O discurso, tão fora do esperado, causou um mal-
estar tremendo dentro da instituição que, naquele
momento, abrigava o grande artista. Com isso, a
cena foi desaparecendo – primeiro o poeta, depois as
cadeiras, as gravatas, os próprios senadores e, por
fim, o sorriso de alguns que, mesmo contrariados
com a “traição” daquela fala, mantinham-se firmes
para as câmeras – e agora eu lia, com entusiasmo,
que um pesquisador havia descoberto um suposto
poema inédito de Bandeira[1], escrito no fim da vida
(entre 1965 e 67).
Acordei com o poema na cabeça e corri para
registrá-lo no papel. Nesse processo, obviamente,
alguma coisa se perdeu – mas o que restou, apesar
de tudo, agora existe:
ÚLTIMO ANÚNCIO
A vida, que não vivi,
apagou-me cada passo
tortuoso nas calçadas,
nas filas dos mercados,
nas pontes que não cruzei.
Sobraram leves pegadas
no carpete de meu quarto:
.....................................que esse produto ignaro
....................................seja bom, belo e barato.
Da condição dos homens,
absortos em grandes planos,
não quis as negociatas,
jantares com cavalões.
Dessa canalha retive
somente o mudo alarido
de feroz agitação:
....................................que esse produto inato
....................................seja belo, barato e bom.
Que na hora derradeira
haja ritmo, haja intento
para as últimas palavras
anunciadas aos íntimos
que ainda me restarão.
Depois, em pleno silêncio,
quedarei – só – sem anelo:
....................................que esse produto lato
...................................seja bom, barato e belo.
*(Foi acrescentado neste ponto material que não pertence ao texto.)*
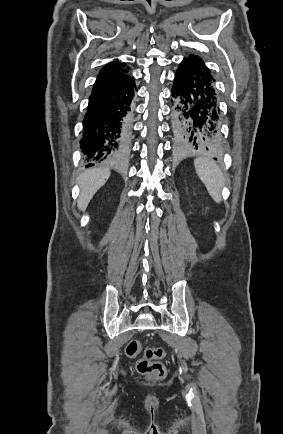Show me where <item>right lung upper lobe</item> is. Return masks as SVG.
Returning <instances> with one entry per match:
<instances>
[{"label": "right lung upper lobe", "mask_w": 283, "mask_h": 434, "mask_svg": "<svg viewBox=\"0 0 283 434\" xmlns=\"http://www.w3.org/2000/svg\"><path fill=\"white\" fill-rule=\"evenodd\" d=\"M129 78L130 76L127 75V70L125 69L124 64L119 61L112 62L102 67L98 78L93 85L92 92L118 86Z\"/></svg>", "instance_id": "obj_1"}]
</instances>
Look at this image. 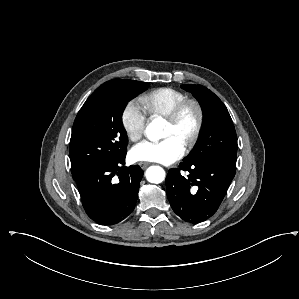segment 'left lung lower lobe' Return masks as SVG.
I'll list each match as a JSON object with an SVG mask.
<instances>
[{
    "mask_svg": "<svg viewBox=\"0 0 299 299\" xmlns=\"http://www.w3.org/2000/svg\"><path fill=\"white\" fill-rule=\"evenodd\" d=\"M181 170L187 171L188 176L184 177ZM234 176L235 166L221 160L183 161L166 177L172 209L188 222L207 220L217 211Z\"/></svg>",
    "mask_w": 299,
    "mask_h": 299,
    "instance_id": "left-lung-lower-lobe-1",
    "label": "left lung lower lobe"
}]
</instances>
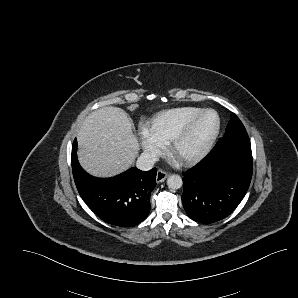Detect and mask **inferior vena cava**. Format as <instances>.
I'll list each match as a JSON object with an SVG mask.
<instances>
[{
    "mask_svg": "<svg viewBox=\"0 0 298 298\" xmlns=\"http://www.w3.org/2000/svg\"><path fill=\"white\" fill-rule=\"evenodd\" d=\"M158 160L159 157L154 152H143L137 160L136 167L141 171H150Z\"/></svg>",
    "mask_w": 298,
    "mask_h": 298,
    "instance_id": "1",
    "label": "inferior vena cava"
}]
</instances>
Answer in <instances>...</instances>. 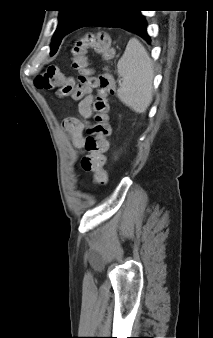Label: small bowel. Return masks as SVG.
Returning a JSON list of instances; mask_svg holds the SVG:
<instances>
[{"instance_id": "obj_1", "label": "small bowel", "mask_w": 213, "mask_h": 338, "mask_svg": "<svg viewBox=\"0 0 213 338\" xmlns=\"http://www.w3.org/2000/svg\"><path fill=\"white\" fill-rule=\"evenodd\" d=\"M93 98L90 95L85 96L78 105V113L80 119L78 121V127L75 130H67V134L70 138L73 148L79 152L83 153L85 151V130L88 127L87 119H89L93 114L92 108Z\"/></svg>"}]
</instances>
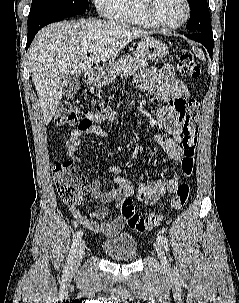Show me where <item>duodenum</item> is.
<instances>
[{
    "label": "duodenum",
    "instance_id": "duodenum-1",
    "mask_svg": "<svg viewBox=\"0 0 239 303\" xmlns=\"http://www.w3.org/2000/svg\"><path fill=\"white\" fill-rule=\"evenodd\" d=\"M97 79V75L94 71H88L86 75V80L88 83H92Z\"/></svg>",
    "mask_w": 239,
    "mask_h": 303
}]
</instances>
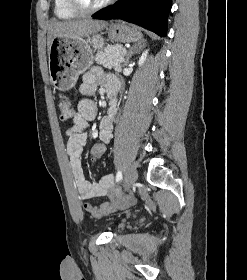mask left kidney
<instances>
[{"label":"left kidney","mask_w":247,"mask_h":280,"mask_svg":"<svg viewBox=\"0 0 247 280\" xmlns=\"http://www.w3.org/2000/svg\"><path fill=\"white\" fill-rule=\"evenodd\" d=\"M147 55H148V50L144 51L141 55V57L139 58V61H138V65L139 66H142L147 58Z\"/></svg>","instance_id":"5707ae66"}]
</instances>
Dei uma olhada na Estrela da Vida Inteira e não
encontrei nenhuma variação destes versos. Alguém
poderia dizer que, para um bom leitor, está claro que
este poema não é propriamente bandeiriano. Ora, de
fato não é: “Último anúncio” é, quando muito,
minha releitura sonhada de Manuel Bandeira, em
face dos mais recentes acontecimentos.
[1] A referência aqui – percebi acordado – é a
descoberta de Mayra de Souza Fontebasso
daqueles três poemas de juventude de Carlos
Drummond, publicados na revista Raça, na década
de 1920.
“O MUNDO É DE QUEM FAZ”
Encontrei um antigo rascunho – de seis anos atrás!
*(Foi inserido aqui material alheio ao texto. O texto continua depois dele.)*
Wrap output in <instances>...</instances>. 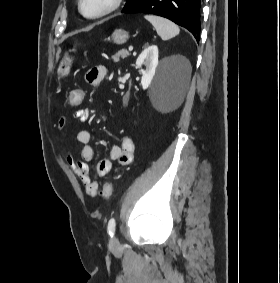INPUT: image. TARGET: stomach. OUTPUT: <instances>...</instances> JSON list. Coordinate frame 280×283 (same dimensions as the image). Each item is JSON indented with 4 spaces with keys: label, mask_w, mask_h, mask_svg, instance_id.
<instances>
[{
    "label": "stomach",
    "mask_w": 280,
    "mask_h": 283,
    "mask_svg": "<svg viewBox=\"0 0 280 283\" xmlns=\"http://www.w3.org/2000/svg\"><path fill=\"white\" fill-rule=\"evenodd\" d=\"M111 39L115 44H124L129 39V33L123 29H115ZM72 65V58L70 57L69 53H65L63 59L61 60L59 67H58V78L67 76L70 73Z\"/></svg>",
    "instance_id": "1"
}]
</instances>
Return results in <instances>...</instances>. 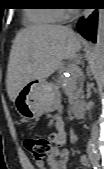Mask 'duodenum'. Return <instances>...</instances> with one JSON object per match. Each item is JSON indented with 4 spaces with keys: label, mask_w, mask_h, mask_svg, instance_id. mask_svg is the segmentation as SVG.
I'll return each mask as SVG.
<instances>
[{
    "label": "duodenum",
    "mask_w": 104,
    "mask_h": 169,
    "mask_svg": "<svg viewBox=\"0 0 104 169\" xmlns=\"http://www.w3.org/2000/svg\"><path fill=\"white\" fill-rule=\"evenodd\" d=\"M84 112H85V105L83 102H77L74 104L73 113L75 118L79 119L83 117Z\"/></svg>",
    "instance_id": "1"
}]
</instances>
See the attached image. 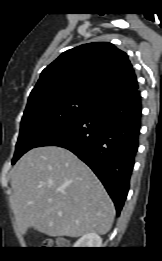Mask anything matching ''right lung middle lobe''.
<instances>
[{"instance_id": "obj_1", "label": "right lung middle lobe", "mask_w": 162, "mask_h": 261, "mask_svg": "<svg viewBox=\"0 0 162 261\" xmlns=\"http://www.w3.org/2000/svg\"><path fill=\"white\" fill-rule=\"evenodd\" d=\"M98 104V101L78 93L29 100L21 120L12 164L28 150L35 148L52 130L93 110Z\"/></svg>"}]
</instances>
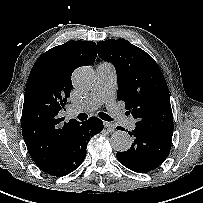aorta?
Segmentation results:
<instances>
[{
	"mask_svg": "<svg viewBox=\"0 0 203 203\" xmlns=\"http://www.w3.org/2000/svg\"><path fill=\"white\" fill-rule=\"evenodd\" d=\"M72 80L74 87L78 91L85 92L92 88L96 77L94 71L91 68L83 66L75 70ZM110 143L114 150L124 152L130 149L132 145V139L127 132L118 130L111 135Z\"/></svg>",
	"mask_w": 203,
	"mask_h": 203,
	"instance_id": "762f6f07",
	"label": "aorta"
}]
</instances>
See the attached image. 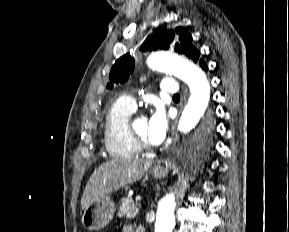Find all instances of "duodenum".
I'll return each mask as SVG.
<instances>
[{"label": "duodenum", "mask_w": 289, "mask_h": 232, "mask_svg": "<svg viewBox=\"0 0 289 232\" xmlns=\"http://www.w3.org/2000/svg\"><path fill=\"white\" fill-rule=\"evenodd\" d=\"M137 232H145L144 229L142 227H139Z\"/></svg>", "instance_id": "410a0bca"}]
</instances>
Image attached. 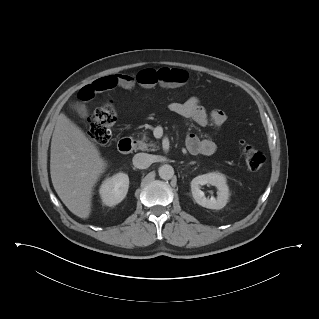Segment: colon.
I'll return each instance as SVG.
<instances>
[{"mask_svg":"<svg viewBox=\"0 0 319 319\" xmlns=\"http://www.w3.org/2000/svg\"><path fill=\"white\" fill-rule=\"evenodd\" d=\"M117 112L113 104L105 103L90 118L89 137L97 144H107L111 138V128L116 122ZM247 168L258 172L265 163L264 154L249 144L242 145Z\"/></svg>","mask_w":319,"mask_h":319,"instance_id":"5ec220e1","label":"colon"}]
</instances>
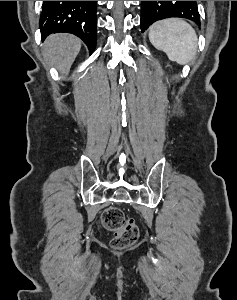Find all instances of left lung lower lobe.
Wrapping results in <instances>:
<instances>
[{"label":"left lung lower lobe","mask_w":237,"mask_h":300,"mask_svg":"<svg viewBox=\"0 0 237 300\" xmlns=\"http://www.w3.org/2000/svg\"><path fill=\"white\" fill-rule=\"evenodd\" d=\"M172 2L181 8L193 9L194 12H196L197 15H199L195 1H172Z\"/></svg>","instance_id":"0a47b994"}]
</instances>
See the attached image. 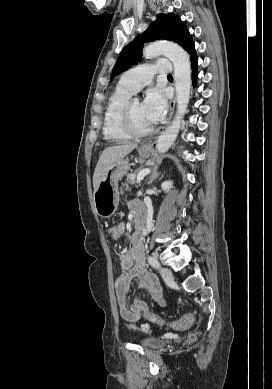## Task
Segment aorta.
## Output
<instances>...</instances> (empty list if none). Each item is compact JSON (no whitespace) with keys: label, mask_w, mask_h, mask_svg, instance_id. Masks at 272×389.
Returning <instances> with one entry per match:
<instances>
[{"label":"aorta","mask_w":272,"mask_h":389,"mask_svg":"<svg viewBox=\"0 0 272 389\" xmlns=\"http://www.w3.org/2000/svg\"><path fill=\"white\" fill-rule=\"evenodd\" d=\"M146 58L166 56L174 66V80L177 98V114L172 123L158 137L156 149L166 152L174 143L179 133L183 117L188 107L191 90V63L187 52L171 42H154L143 50Z\"/></svg>","instance_id":"aorta-1"}]
</instances>
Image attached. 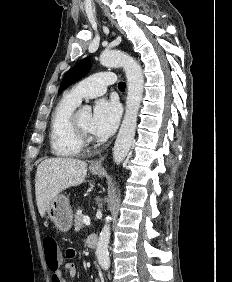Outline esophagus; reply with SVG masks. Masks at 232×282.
<instances>
[{
  "instance_id": "34e87169",
  "label": "esophagus",
  "mask_w": 232,
  "mask_h": 282,
  "mask_svg": "<svg viewBox=\"0 0 232 282\" xmlns=\"http://www.w3.org/2000/svg\"><path fill=\"white\" fill-rule=\"evenodd\" d=\"M104 159H105V156H103V157L93 161L91 163V168H96V169L100 168L102 166V163H103Z\"/></svg>"
}]
</instances>
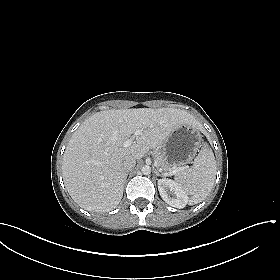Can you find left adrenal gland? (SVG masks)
I'll return each mask as SVG.
<instances>
[{
    "instance_id": "1",
    "label": "left adrenal gland",
    "mask_w": 280,
    "mask_h": 280,
    "mask_svg": "<svg viewBox=\"0 0 280 280\" xmlns=\"http://www.w3.org/2000/svg\"><path fill=\"white\" fill-rule=\"evenodd\" d=\"M154 173L156 174V176H162V177H164V175H163V174H160L159 171H158L157 169H154Z\"/></svg>"
}]
</instances>
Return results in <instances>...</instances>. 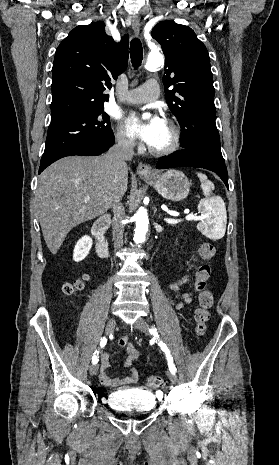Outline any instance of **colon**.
Instances as JSON below:
<instances>
[{
	"label": "colon",
	"mask_w": 279,
	"mask_h": 465,
	"mask_svg": "<svg viewBox=\"0 0 279 465\" xmlns=\"http://www.w3.org/2000/svg\"><path fill=\"white\" fill-rule=\"evenodd\" d=\"M198 254L202 258L203 263L197 268L195 275L194 288L198 295V307L195 310L194 317L196 321V333L202 336L206 333L209 310L213 305V295L206 288V284L211 276L210 261L215 255V247L211 242H201L198 247ZM85 279L86 277L84 276L82 279L64 284L63 292L67 295H72L81 290ZM146 384L149 388L157 389L164 384V380L160 376L151 375L147 377Z\"/></svg>",
	"instance_id": "obj_1"
}]
</instances>
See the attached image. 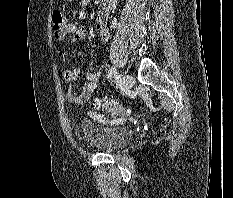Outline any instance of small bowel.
<instances>
[{
  "label": "small bowel",
  "mask_w": 233,
  "mask_h": 198,
  "mask_svg": "<svg viewBox=\"0 0 233 198\" xmlns=\"http://www.w3.org/2000/svg\"><path fill=\"white\" fill-rule=\"evenodd\" d=\"M90 0H82V5L85 6ZM107 10H102L98 14L96 18V31L99 34V37L103 44H106L109 39V32L107 28ZM80 17H84V12L80 13ZM72 37L73 42L82 41L86 36L85 27L77 24H66L64 28L60 32H55L54 37L57 41L64 40L67 36ZM80 75L79 68H67L64 69L61 73L62 78L67 83H72L78 79ZM101 73L100 71L96 72H88L87 74V82L84 84L81 93L76 94L71 89H69L67 93V100L74 105H85L95 92L98 82L100 79ZM96 119L101 122H105L106 119L101 115H94Z\"/></svg>",
  "instance_id": "obj_1"
}]
</instances>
– na gaveta virtual (é impressionante, pois há um
poema em Luto que parece um desenvolvimento
consequente disso):
O risco a giz no pátio, milimetricamente medido,
quadrado por quadrado por quadrado por. Todo
mundo é uma ilha, é o que dizem, mas sou um istmo.
Só uma mulher desempregada, cigarro borrado com
batom, por insubordinação mental. Três dias antes
da aprovação das novas leis trabalhistas!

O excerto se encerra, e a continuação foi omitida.